In [1]:
import numpy as np

from dataclasses import dataclass


@dataclass
class GaussianNaiveBayes:
    features: np.ndarray
    labels: np.ndarray

    def __post_init__(self) -> None:
        """Initializes additional variables for the Gaussian Naive Bayes model."""

        self.unique_labels = np.unique(self.labels)

    def fit(self) -> None:
        """Fits the Gaussian Naive Bayes model."""

        self.params = []
        # Calculate the mean and variance of each feature for each label
        for label in self.unique_labels:
            label_features = self.features[self.labels == label]
            self.params.append([(col.mean(), col.var()) for col in label_features.T])

    def likelihood(self, data: float, mean: float, var: float) -> float:
        """Calculates the Gaussian likelihood of the data with the given mean and variance."""

        # NOTE: Added in denominator to prevent division by zero
        eps = 1e-4

        coeff = 1 / np.sqrt(2 * np.pi * var + eps)
        exponent = np.exp(-((data - mean) ** 2 / (2 * var + eps)))

        return coeff * exponent

    def predict(self, features: np.ndarray) -> np.ndarray:
        """Performs inference using Bayes Rule P(Y | X) = P(X | Y) * P(Y) / P(X)."""

        predictions = []
        for feature in features:
            posteriors = []
            for idx, label in enumerate(self.unique_labels):
                prior = np.mean(self.labels == label)
                # Naive assumption (independence):
                #   P(x1, x2, x3 | Y) = P(x1 | Y) * P(x2 | Y) * P(x3 | Y)
                likelihood = np.prod(
                    [self.likelihood(fv, m, v) for fv, (m, v) in zip(feature, self.params[idx])]
                )
                # Posterior = Prior * Likelihood / Scaling Factor (ignoring scaling factor)
                posteriors.append(prior * likelihood)

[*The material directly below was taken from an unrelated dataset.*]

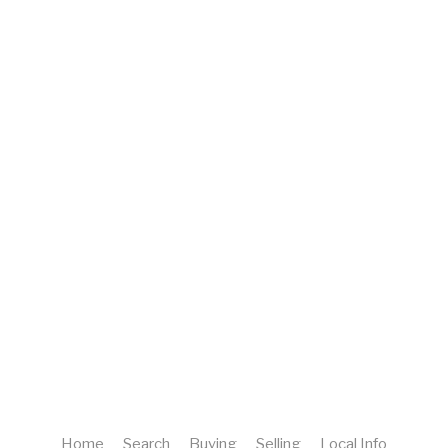
Home
Search
Buying
Selling
Local Info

            # Store the label with the largest posterior probability
            predictions.append(self.unique_labels[np.argmax(posteriors)])

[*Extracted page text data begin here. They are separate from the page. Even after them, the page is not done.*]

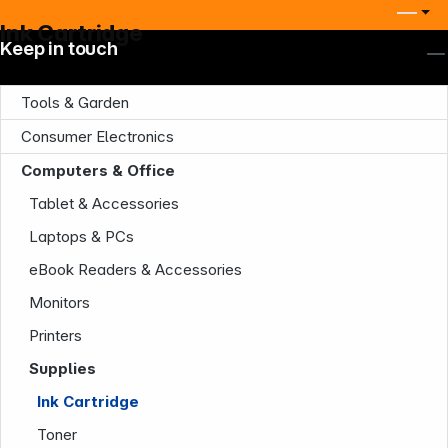
Ink Cartridge
Keep in touch
Tools & Garden
Consumer Electronics
Computers & Office
Tablet & Accessories
Laptops & PCs
eBook Readers & Accessories
Monitors
Printers
Supplies
Ink Cartridge
Toner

        return np.array(predictions)

In [2]:
from sklearn.datasets import load_iris
from sklearn.metrics import precision_recall_fscore_support
from sklearn.model_selection import train_test_split


features, labels = load_iris(return_X_y=True)
train_features, test_features, train_labels, test_labels = train_test_split(
    features, labels, test_size=0.5, random_state=0
)

gnb = GaussianNaiveBayes(train_features, train_labels)
gnb.fit()
predictions = gnb.predict(test_features)

precision, recall, fscore, _ = precision_recall_fscore_support(
    test_labels, predictions, average="macro"
)

print(f"Precision: {precision:.3f}")
print(f"Precision: {recall:.3f}")
print(f"Precision: {fscore:.3f}")
print()
print(f"Mislabeled points: {(predictions != test_labels).sum()}/{test_features.shape[0]}")

Precision: 0.961
Precision: 0.944
Precision: 0.949

Mislabeled points: 4/75